Despite the gathering storm of US sanctions on the Shenzhen-based tech giant, Huawei is showing no signs of stopping, even announcing its own Harmony OS – which works across all smart devices – earlier in August.
And now, after launching the mid-range Nova 5 series of phones comprising the Nova 5, Nova 5 Pro, Nova 5i and Nova 5i Pro a few months ago in its home market, it has debuted the fifth member of the family, the Nova 5T.
The Nova 5T is the first from the mid-range series to be available in Singapore – or anywhere outside of China, for that matter. Priced at S$598 in Singapore, this would put the device right in line with the range-topping Nova 5 phone, the 5 Pro, which retails in China for roughly S$600.

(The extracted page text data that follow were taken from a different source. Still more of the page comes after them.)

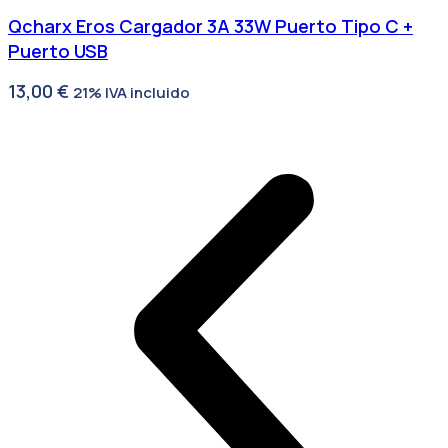
Qcharx Eros Cargador 3A 33W Puerto Tipo C +
Puerto USB
13,00
€
21% IVA incluido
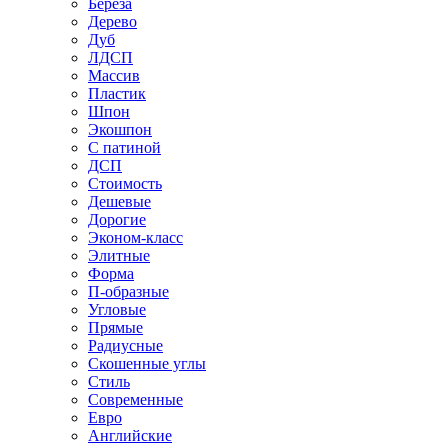
Береза
Дерево
Дуб
ЛДСП
Массив
Пластик
Шпон
Экошпон
С патиной
ДСП
Стоимость
Дешевые
Дорогие
Эконом-класс
Элитные
Форма
П-образные
Угловые
Прямые
Радиусные
Скошенные углы
Стиль
Современные
Евро
Английские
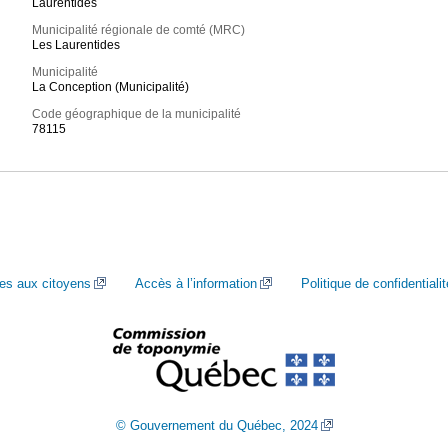
Laurentides
Municipalité régionale de comté (MRC)
Les Laurentides
Municipalité
La Conception (Municipalité)
Code géographique de la municipalité
78115
ces aux citoyens
Accès à l’information
Politique de confidentialit
© Gouvernement du Québec, 2024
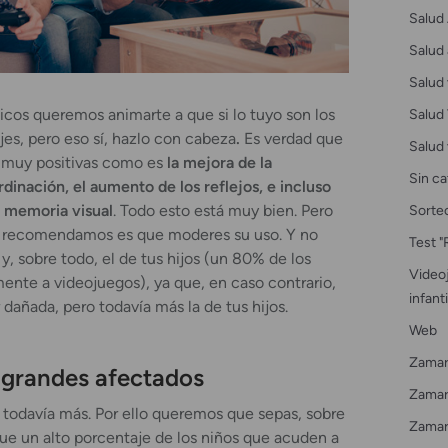
Salud 
Salud 
Salud 
Salud 
cos queremos animarte a que si lo tuyo son los
jes, pero eso sí, hazlo con cabeza
.
Es verdad que
Salud 
 muy positivas como es
la
mejora de la
Sin ca
dinación, el aumento de los reflejos, e incluso
Sorte
a memoria visual
. Todo esto está muy bien. Pero
te recomendamos es que moderes su uso. Y no
Test "
 y, sobre todo, el de tus hijos (un 80% de los
Videoj
ente a videojuegos), ya que, en caso contrario,
infanti
 dañada, pero todavía más la de tus hijos.
Web
Zamar
s grandes afectados
Zamarr
an todavía más. Por ello queremos que sepas, sobre
Zamar
 que un alto porcentaje de los niños que acuden a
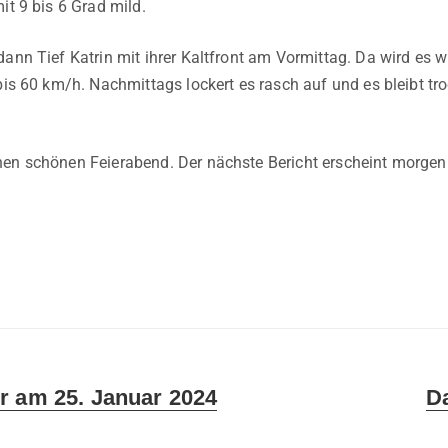
it 9 bis 6 Grad mild.
dann Tief Katrin mit ihrer Kaltfront am Vormittag. Da wird es
bis 60 km/h. Nachmittags lockert es rasch auf und es bleibt tr
en schönen Feierabend. Der nächste Bericht erscheint morgen 
Ne
r am 25. Januar 2024
D
pos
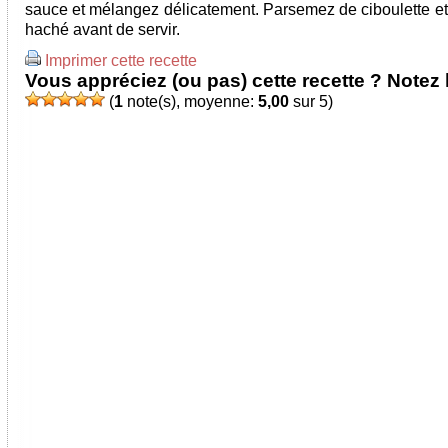
sauce et mélangez délicatement. Parsemez de ciboulette et 
haché avant de servir.
Imprimer cette recette
Vous appréciez (ou pas) cette recette ? Notez l
(
1
note(s), moyenne:
5,00
sur 5)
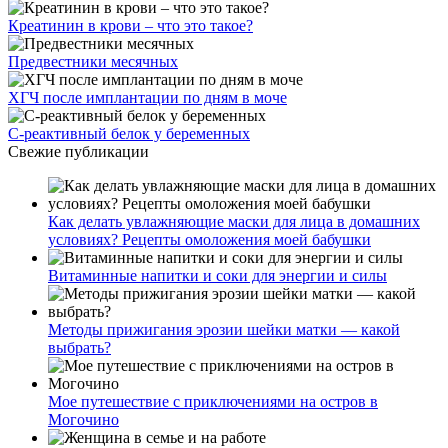
Креатинин в крови – что это такое?
Предвестники месячных
ХГЧ после имплантации по дням в моче
С-реактивный белок у беременных
Свежие публикации
Как делать увлажняющие маски для лица в домашних
условиях? Рецепты омоложения моей бабушки
Витаминные напитки и соки для энергии и силы
Методы прижигания эрозии шейки матки — какой
выбрать?
Мое путешествие с приключениями на остров в
Могочино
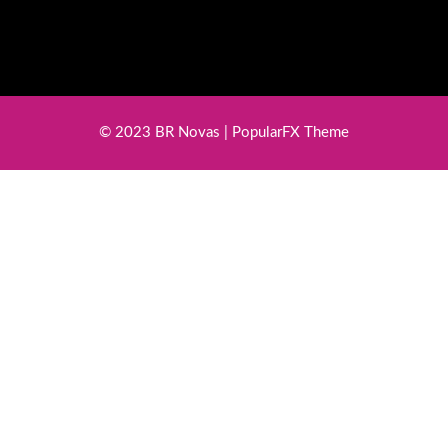
© 2023 BR Novas |
PopularFX Theme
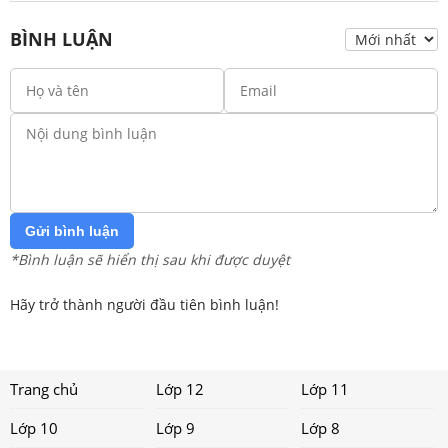
BÌNH LUẬN
Gửi bình luận
*Bình luận sẽ hiển thị sau khi được duyệt
Hãy trở thành người đầu tiên bình luận!
Trang chủ
Lớp 12
Lớp 11
Lớp 10
Lớp 9
Lớp 8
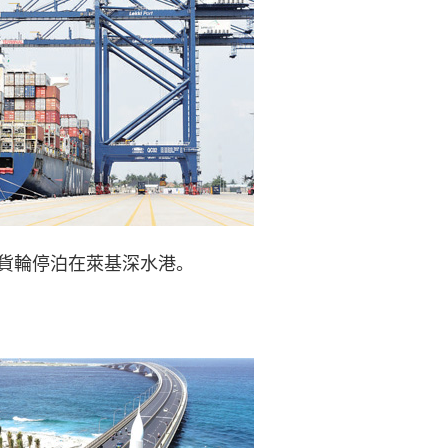
貨輪停泊在萊基深水港。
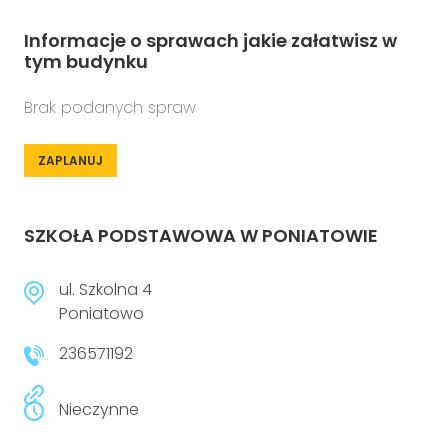
Informacje o sprawach jakie załatwisz w
tym budynku
Brak podanych spraw
ZAPLANUJ
SZKOŁA PODSTAWOWA W PONIATOWIE
ul. Szkolna 4
Poniatowo
236571192
Nieczynne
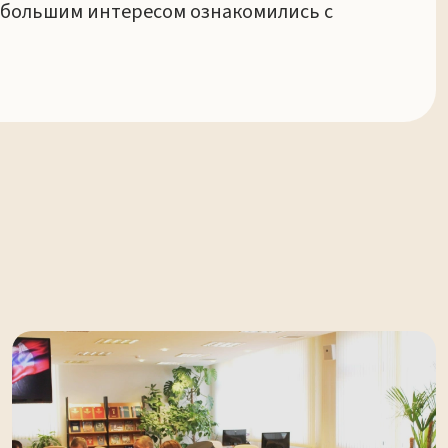
 большим интересом ознакомились с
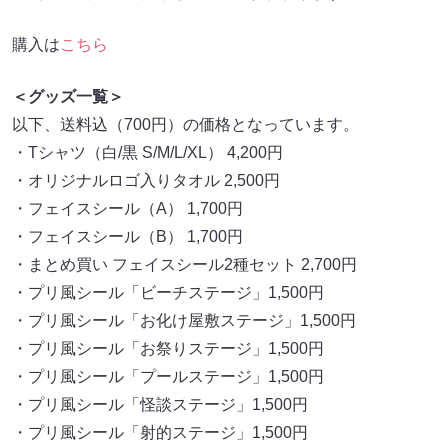
購入は
こちら
＜グッズ一覧＞
以下、送料込（700円）の価格となっています。
・Tシャツ（白/黒 S/M/L/XL） 4,200円
・オリジナルロゴ入りタオル 2,500円
・フェイスシール（A） 1,700円
・フェイスシール（B） 1,700円
・まとめ買い フェイスシール2種セット 2,700円
・プリ風シール「ビーチステージ」1,500円
・プリ風シール「お化け屋敷ステージ」1,500円
・プリ風シール「お祭りステージ」1,500円
・プリ風シール「プールステージ」1,500円
・プリ風シール「怪談ステージ」1,500円
・プリ風シール「射的ステージ」1,500円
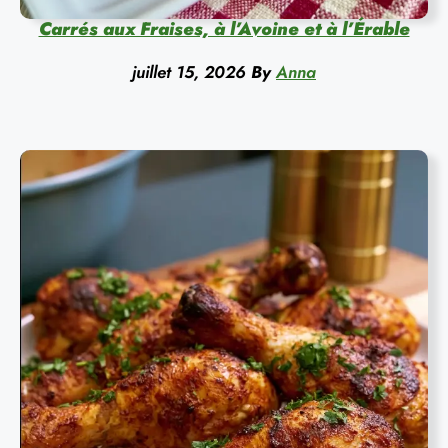
Carrés aux Fraises, à l’Avoine et à l’Érable
juillet 15, 2026
By
Anna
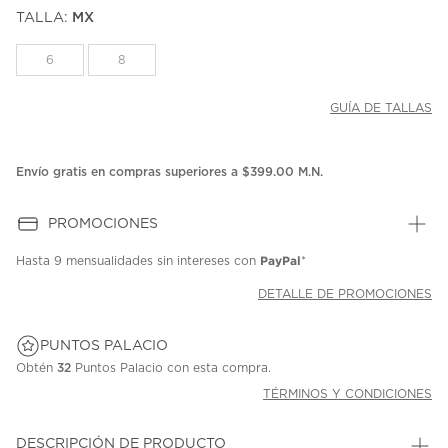
puntuación.
TALLA:
MX
Enlace
en
la
6
8
misma
página.
GUÍA DE TALLAS
Envío gratis en compras superiores a $399.00 M.N.
PROMOCIONES
PayPal
Hasta
9 mensualidades
sin intereses con
*
DETALLE DE PROMOCIONES
PUNTOS PALACIO
Obtén
32
Puntos Palacio con esta compra.
TÉRMINOS Y CONDICIONES
DESCRIPCIÓN DE PRODUCTO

At the Nova 5T’s unveiling CNA Lifestyle attended in Shenzhen earlier in August, Huawei executives brushed aside talk of the Nova 5T being a rebranded Honor 20, the latter being a device available in some international markets, though not in Singapore.
Both devices have strikingly similar specs, down to the quadruple rear cameras and near bezel-free, edge-to-edge 6.26-inch display with a hole-punch cutout for the front-facing camera. The main differences being how the Honor 20 uses the brand’s Magic UI versus Huawei’s EMUI, and that the Honor comes with 6GB of RAM versus the Nova 5T’s 8GB.
Similarities aside, the Nova 5T does cut quite the imposing figure, though it does eschew the Nova 5 Pro’s OLED display and under-screen fingerprint sensor. Instead, the Nova 5T gets an IPS display and side-mounted fingerprint sensor designed as a small notch in the aluminium frame.
Its four rear-facing cameras include a 48-megapixel main lens, 16-megapixel wide angle, 2-megapixel macro and 2-megapixel bokeh lens.
Perhaps the Nova 5T’s trump card is its use of Huawei’s flagship octa-core Kirin 980 chipset, the same one used in its top-shelf P30 and Mate 20 devices. The chip touts AI-enhanced capabilities, including graphics processing, image processing (improved low-light photography) and reduced device slowdown over time.
According to Huawei, its AI HDR+ algorithm allow for portrait shots even in the dark.
Based on its specifications alone, the Nova 5T looks to be a value winner in the mid-range mobile segment. It certainly is the best-looking of the bunch, with its chromatic, 3D-effect rear (available in blue, black and purple).
The Samsung Galaxy A80 does edge the Huawei out in terms of screen size and its funky rotating cameras, but it is also more expensive. The real competition for the Nova 5T could come in the form of the Xiaomi Mi 9T, which comes in slightly cheaper than our estimated price for the Huawei. It isn’t as pretty as the Nova 5T but, crucially, Xiaomi isn’t (yet) on the US sanctions list.